- Exercise: The copy you produce must repeat each record exactly and contain no pictures.

- Records for this exercise:

━━━━━━━━━━━━━━━━━━━━━━━━━━━━━━

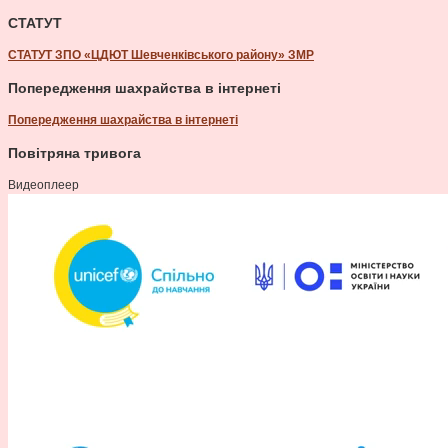
СТАТУТ
СТАТУТ ЗПО «ЦДЮТ Шевченківського району» ЗМР
Попередження шахрайства в інтернеті
Попередження шахрайства в інтернеті
Повітряна тривога
Видеоплеер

━━━━━━━━━━━━━━━━━━━━━━━━━━━━━━

- Response to this exercise:
СТАТУТ
СТАТУТ ЗПО «ЦДЮТ Шевченківського району» ЗМР
Попередження шахрайства в інтернеті
Попередження шахрайства в інтернеті
Повітряна тривога
Видеоплеер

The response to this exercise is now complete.